Géraldine Georges
Chorou
uma lágrima de gelo. Apertou com muita força os próprios dedos e olhou para o centro
do oratório. As imagens de santo, Jesus, Kardec ou Buda - o que sua fé ainda acreditasse - não estavam
mais ali. O tempo desbotou o Senhor que poderia lhe trazer alívio.
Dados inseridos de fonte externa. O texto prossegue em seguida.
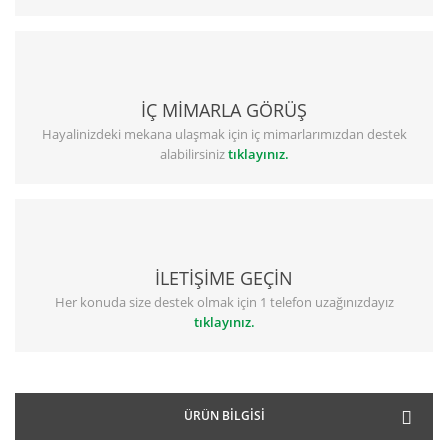
İÇ MİMARLA GÖRÜŞ
Hayalinizdeki mekana ulaşmak için iç mimarlarımızdan destek
alabilirsiniz
tıklayınız.
İLETİŞİME GEÇİN
Her konuda size destek olmak için 1 telefon uzağınızdayız
tıklayınız.
ÜRÜN BILGISI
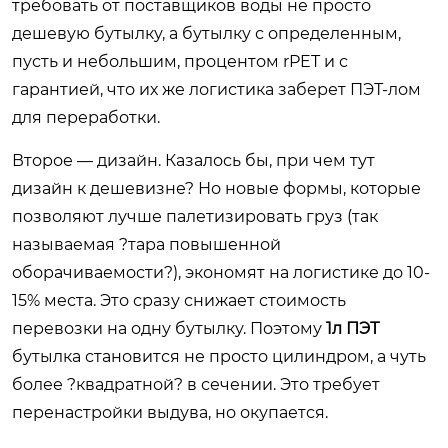
требовать от поставщиков воды не просто
дешевую бутылку, а бутылку с определенным,
пусть и небольшим, процентом rPET и с
гарантией, что их же логистика заберет ПЭТ-лом
для переработки.
Второе — дизайн. Казалось бы, при чем тут
дизайн к дешевизне? Но новые формы, которые
позволяют лучше палетизировать груз (так
называемая ?тара повышенной
оборачиваемости?), экономят на логистике до 10-
15% места. Это сразу снижает стоимость
перевозки на одну бутылку. Поэтому
1л ПЭТ
бутылка становится не просто цилиндром, а чуть
более ?квадратной? в сечении. Это требует
перенастройки выдува, но окупается.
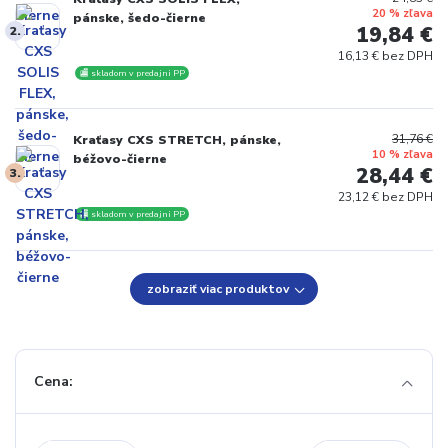
20 % zľava
pánske, šedo-čierne
19,84 €
2.
16,13 € bez DPH
🏬 skladom v predajni PP
31,76 €
Kraťasy CXS STRETCH, pánske,
10 % zľava
béžovo-čierne
28,44 €
3.
23,12 € bez DPH
🏬 skladom v predajni PP
zobraziť viac produktov
Cena:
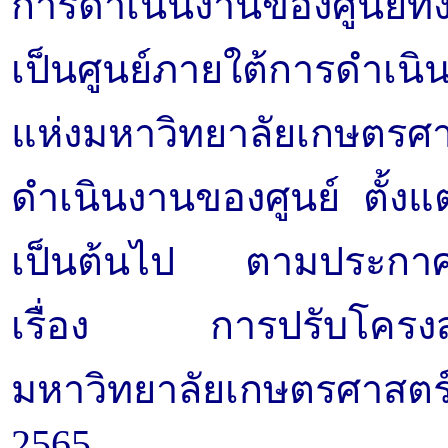
การดำเนินงานของศูนย์ทั
เป็นศูนย์ภายใต้การดำเนิ
แห่งมหาวิทยาลัยเกษตรศา
ดำเนินงานของศูนย์ ตั้งแต
เป็นต้นไป ตามประกาศส
เรื่อง การปรับโครงสร้
มหาวิทยาลัยเกษตรศาสตร
2565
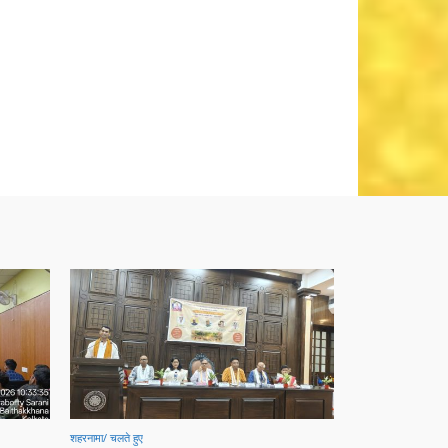
शहरनामा/ चलते हुए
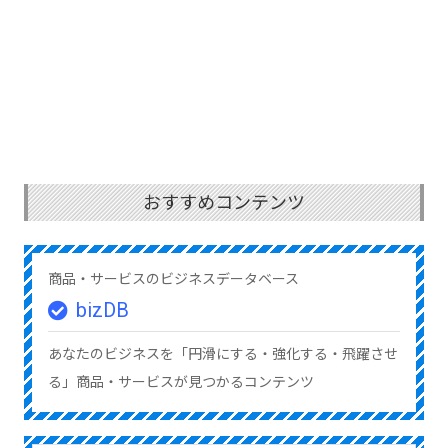
おすすめコンテンツ
商品・サービスのビジネスデータベース
bizDB
あなたのビジネスを「円滑にする・強化する・飛躍させ
る」商品・サービスが見つかるコンテンツ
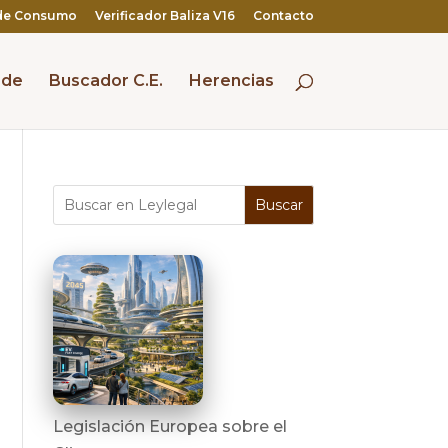
de Consumo
Verificador Baliza V16
Contacto
 de
Buscador C.E.
Herencias
Buscar
Legislación Europea sobre el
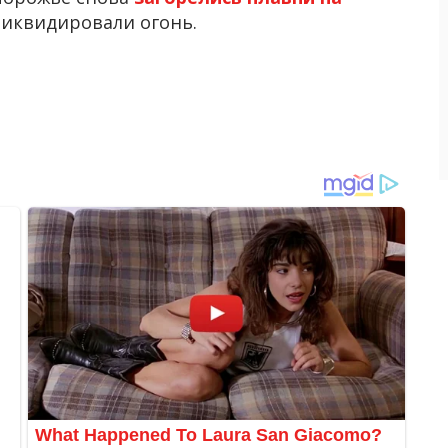
 ликвидировали огонь.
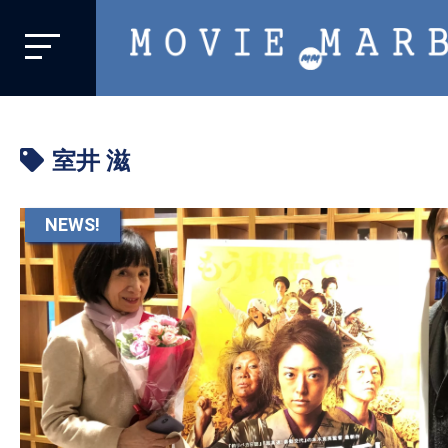
MOVIE
MARBIE
業
界
室井 滋
初、
映
画
NEWS!
バ
イ
ラ
ル
メ
デ
ィ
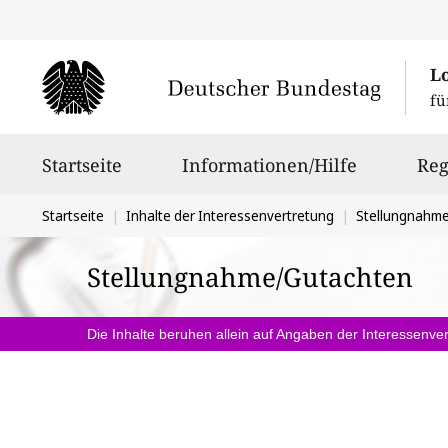
L
fü
Hauptnavigation
Startseite
Informationen/Hilfe
Reg
Sie
Startseite
Inhalte der Interessenvertretung
Stellungnahm
befinden
Stellungnahme/Gutachten
sich
hier:
Die Inhalte beruhen allein auf Angaben der Interessenver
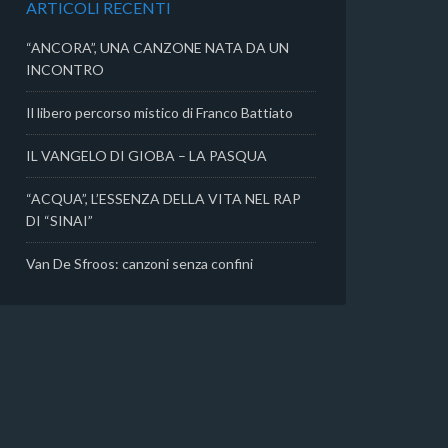
ARTICOLI RECENTI
i
“ANCORA”, UNA CANZONE NATA DA UN
INCONTRO
Il libero percorso mistico di Franco Battiato
IL VANGELO DI GIOBA – LA PASQUA
“ACQUA”, L’ESSENZA DELLA VITA NEL RAP
DI “SINAI”
Van De Sfroos: canzoni senza confini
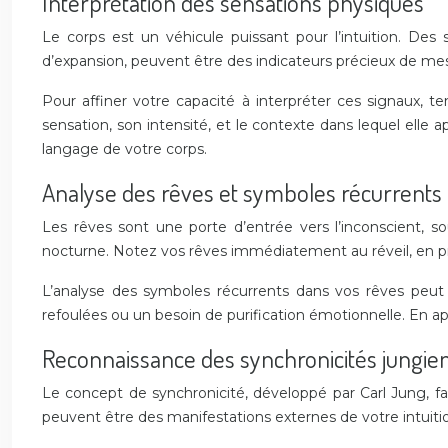
Interprétation des sensations physiques
Le corps est un véhicule puissant pour l’intuition. Des
d’expansion, peuvent être des indicateurs précieux de mess
Pour affiner votre capacité à interpréter ces signaux, te
sensation, son intensité, et le contexte dans lequel ell
langage de votre corps.
Analyse des rêves et symboles récurrents
Les rêves sont une porte d’entrée vers l’inconscient, s
nocturne. Notez vos rêves immédiatement au réveil, en pr
L’analyse des symboles récurrents dans vos rêves peut
refoulées ou un besoin de purification émotionnelle. En 
Reconnaissance des synchronicités jungie
Le concept de synchronicité, développé par Carl Jung, fai
peuvent être des manifestations externes de votre intuiti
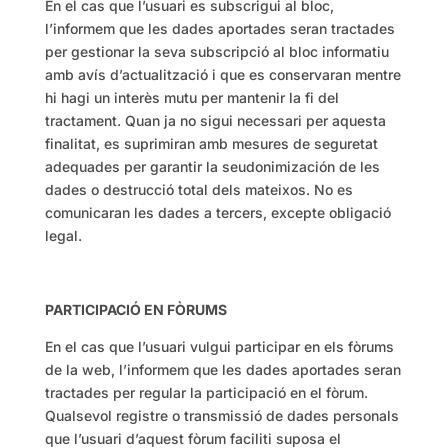
En el cas que l’usuari es subscrigui al bloc,
l’informem que les dades aportades seran tractades
per gestionar la seva subscripció al bloc informatiu
amb avís d’actualització i que es conservaran mentre
hi hagi un interès mutu per mantenir la fi del
tractament. Quan ja no sigui necessari per aquesta
finalitat, es suprimiran amb mesures de seguretat
adequades per garantir la seudonimización de les
dades o destrucció total dels mateixos. No es
comunicaran les dades a tercers, excepte obligació
legal.
PARTICIPACIÓ EN FÒRUMS
En el cas que l’usuari vulgui participar en els fòrums
de la web, l’informem que les dades aportades seran
tractades per regular la participació en el fòrum.
Qualsevol registre o transmissió de dades personals
que l’usuari d’aquest fòrum faciliti suposa el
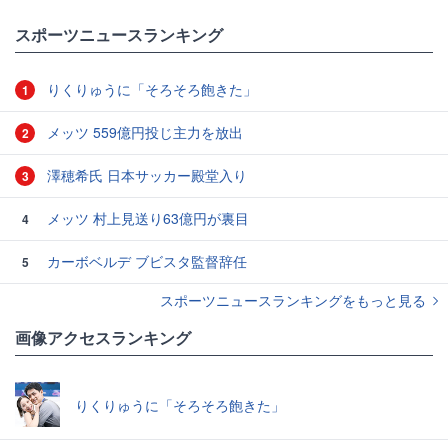
スポーツニュースランキング
りくりゅうに「そろそろ飽きた」
1
メッツ 559億円投じ主力を放出
2
澤穂希氏 日本サッカー殿堂入り
3
メッツ 村上見送り63億円が裏目
4
カーボベルデ ブビスタ監督辞任
5
スポーツニュースランキングをもっと見る
画像アクセスランキング
りくりゅうに「そろそろ飽きた」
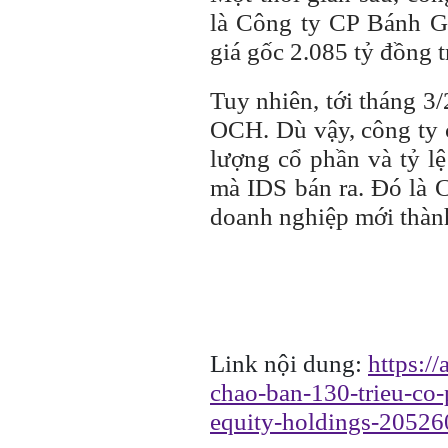
là Công ty CP Bánh G
giá gốc 2.085 tỷ đồng 
Tuy nhiên, tới tháng 3
OCH. Dù vậy, công ty 
lượng cổ phần và tỷ l
mà IDS bán ra. Đó là 
doanh nghiệp mới thành
Link nội dung:
https:/
chao-ban-130-trieu-co
equity-holdings-2052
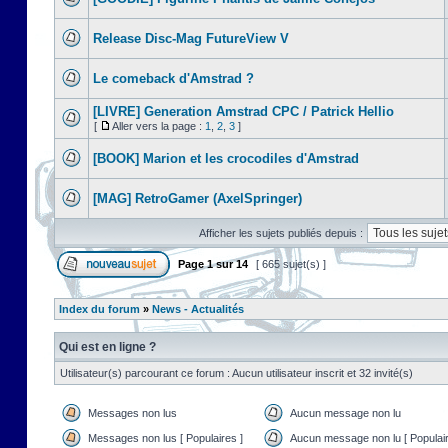
Release Disc-Mag FutureView V
Le comeback d'Amstrad ?
[LIVRE] Generation Amstrad CPC / Patrick Hellio
[
Aller vers la page :
1
,
2
,
3
]
[BOOK] Marion et les crocodiles d'Amstrad
[MAG] RetroGamer (AxelSpringer)
Afficher les sujets publiés depuis :
Page
1
sur
14
[ 665 sujet(s) ]
Index du forum
»
News - Actualités
Qui est en ligne ?
Utilisateur(s) parcourant ce forum : Aucun utilisateur inscrit et 32 invité(s)
Messages non lus
Aucun message non lu
Messages non lus [ Populaires ]
Aucun message non lu [ Populair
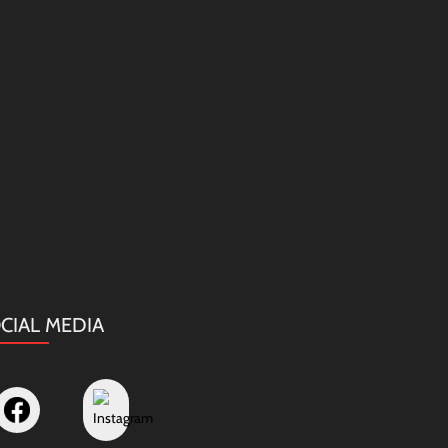
CIAL MEDIA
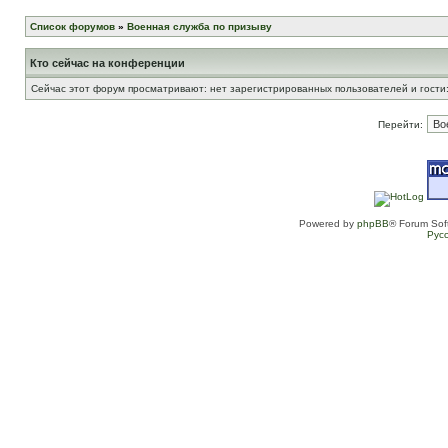
Список форумов
»
Военная служба по призыву
Кто сейчас на конференции
Сейчас этот форум просматривают: нет зарегистрированных пользователей и гости:
Перейти:
Powered by
phpBB
® Forum Sof
Рус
Com olhos repousados nesse nada antigo e úmido, pediu um amor. Ela
só queria alguém para amar. Nada mais.
Lembrou
que sua alma morava dentro de uma bolsa preta, velha e rasgada que
carregava junto com outros objetos também esquecidos. Com
raiva e pressa, jogou tudo no chão até alcançar sua própria alma
que segurava uma segunda bolsa. A bolsa da alma era mais pesada
ainda. Repleta de chaves, cadeados e ferrugens. Tudo estava podre. Restos de papéis e tampinhas de caneta bic dividiam espaços com ínúmeros vícios, sobras, sombras, traumas,
medos e mentiras que a alma contava tão bem para quem se aproximava. A
bolsa da alma era uma bagunça. Tentou separar todo o lixo e
ajoelhados, corpo e alma frente ao oratório, pediram por um amor.
Não
se sabe quanto tempo se passou nem quantos meses ou anos ficaram ajoelhados ali, em sólido silêncio, clamando. Não se sabe
se os céus ou o inferno ouviram suas preces. Os moradores da cidade
apenas observavam, por trás de suas cortinas de curiosidade, o alto
clamor. Eles duvidavam que corpo e alma conseguiriam alcançar os
benefícios da prece.
Dizem
que numa manhã de agosto, o pedido deles saiu do oratório e atingiu
a autorização do Senhor que entregava amores de amar. Ele concedeu
exatamente o que há anos corpo e alma pediam. Mas eles desconfiados frente ao recebido escolheram a bagunça pesada e densa que a bolsa da alma carregava.
Não
tiveram olhos de reconhecer amor de amar. Morreram ajoelhados, corpo
e alma, mãos estendidas, clamando por algo que não viram chegar.
Dizem
que o espírito dela, o único que ainda ficou, vive de contar mentiras para quem ainda acredita em histórias de amor primeiro.